The first half of the walk is quite pretty.  It’s a hill, but not too steep, and there are the quantities of trees on either side to make it feel pleasant.  The second has pavements divided equally between paving slabs and cobbled stones, to stop I assume, cars tearing up onto the pavements.  It is one of those types of streets. 

If you are trying to overtake the meandering locals on your way to the station, which I generally am having left on average six minutes later than I meant to, even in trainers, its like walking on piles of books in your bare feet.

There’s a little bakery next to the station and I have never brought anything in there.  But sometimes, as I come out of the station, I get the feeling for something sticky and homemade and this week I went in for the second time.

It has the usual assortment of large creamy cakes and bagels and cholla bread and after a while the sound of my salivating distracted the man from licking his fingers and he came over. 

I’ll add briefly that in my old flat (four minutes to the station) there was the best Jewish bakery that sold mini danishes  – almond, little pineapple things and a cream cheese with another nut sprinkled on top.  It was always the highlight of my week to leave with a little plastic box filled with the pastries so that they were squashed against the top. 

The first time that I went in was to ask whether they sold these.  They did not.

On the spot I opted for a danish ring thing that had clingfilm on top, and although I couldn’t be sure the finger licker hadn’t prepared it, it looked worth the chance.  The exchange went something like this:

Me – How much?
Him – Um (much thinking, I assumed wondering how much he could overcharge me) £3.
Me – I’ll take it. (I offered him £20)
Him – Do you have anything smaller?
Me – (I am hypnotised thinking about what could be on his fingers that are making them so irresistible) No, but I’m going to the corner shop so I could change it there?
Him – Yes, would you.

I went to the corner shop and brought some milk, a pack of cigarettes and at the last minute a bag of haribo and have been sneaking past ever since.

It rained pretty hard this week and when it does this hill of mine tends to fill up with puddles of water with inevitable consequences for the pedestrian vs sadistic motorer. 

On these days, I see a woman with a grey and dark purple golf umbrella.  It’s enormous, I literally can’t see her waist.  It’s as if she’s taking it for a walk.

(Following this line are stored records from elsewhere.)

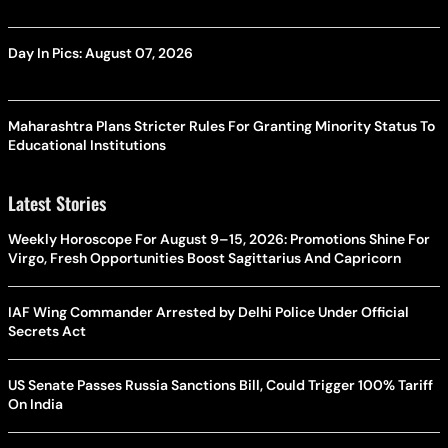
Day In Pics: August 07, 2026
Maharashtra Plans Stricter Rules For Granting Minority Status To
Educational Institutions
Latest Stories
Weekly Horoscope For August 9–15, 2026: Promotions Shine For
Virgo, Fresh Opportunities Boost Sagittarius And Capricorn
IAF Wing Commander Arrested by Delhi Police Under Official
Secrets Act
US Senate Passes Russia Sanctions Bill, Could Trigger 100% Tariff
On India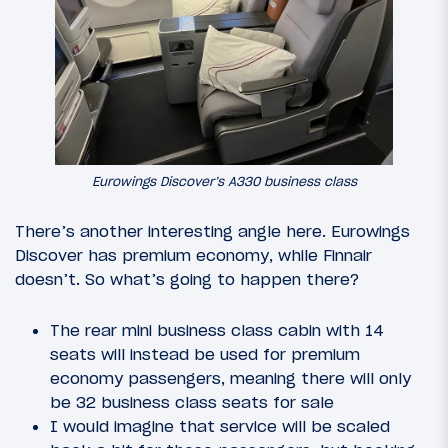
Eurowings Discover’s A330 business class
There’s another interesting angle here. Eurowings
Discover has premium economy, while Finnair
doesn’t. So what’s going to happen there?
The rear mini business class cabin with 14
seats will instead be used for premium
economy passengers, meaning there will only
be 32 business class seats for sale
I would imagine that service will be scaled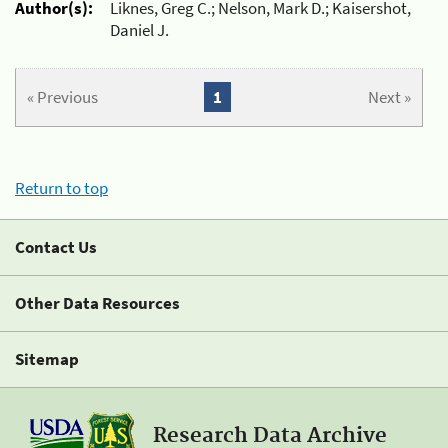
Author(s):
Liknes, Greg C.; Nelson, Mark D.; Kaisershot,
Daniel J.
« Previous
1
Next »
Return to top
Contact Us
Other Data Resources
Sitemap
Research Data Archive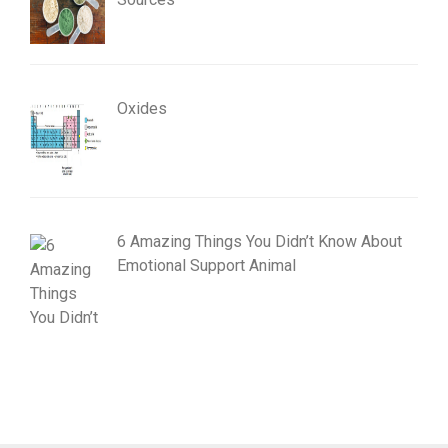
Oxides
6 Amazing Things You Didn’t Know About
Emotional Support Animal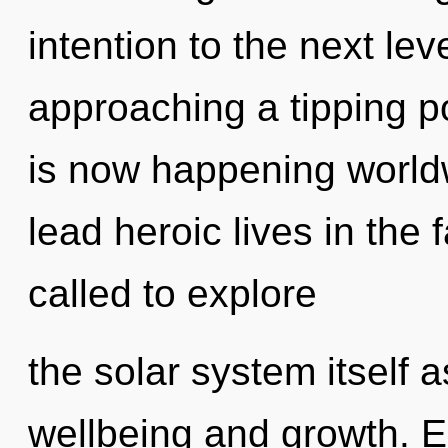
intention to the next lev
approaching a tipping p
is now happening world
lead heroic lives in the
called to explore
the solar system itself 
wellbeing and growth. 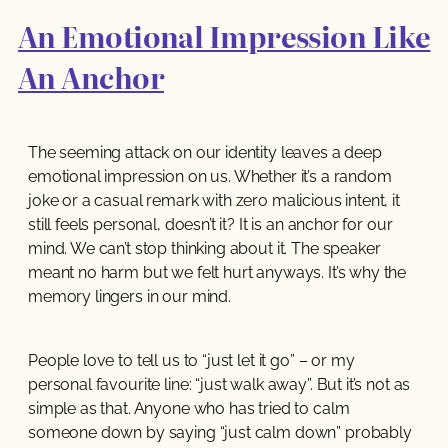
An Emotional Impression Like
An Anchor
The seeming attack on our identity leaves a deep
emotional impression on us. Whether it’s a random
joke or a casual remark with zero malicious intent, it
still feels personal, doesn’t it? It is an anchor for our
mind. We can’t stop thinking about it. The speaker
meant no harm but we felt hurt anyways. It’s why the
memory lingers in our mind.
People love to tell us to “just let it go” – or my
personal favourite line: “just walk away”. But it’s not as
simple as that. Anyone who has tried to calm
someone down by saying “just calm down” probably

They’re pulling down one of the blocks of flats at the side of the road.  There’s a crane or digger, and I can’t think of any other way to put it, it just sits there and tears away at the walls.  Inside are intact door and window frames, wall paper, and in one room, a charred rectangle on the wall, where I imagine the old gas heater used to be.  Every time I walk past, I keep on thinking I must bring my camera next time. 

By the time I took this the digger was sitting on the entire block, made up of bricks and dust, as if it had won, if I were to personify the digger further.  I had forgotten my camera again but I took this with my phone.

  

And reader, sorry I erased your comment by accident so I didn’t get a chance to read the article, so definately send it again if you would like.   I’m gutted but everything is a cliche and I try to avoid writing too many in one month.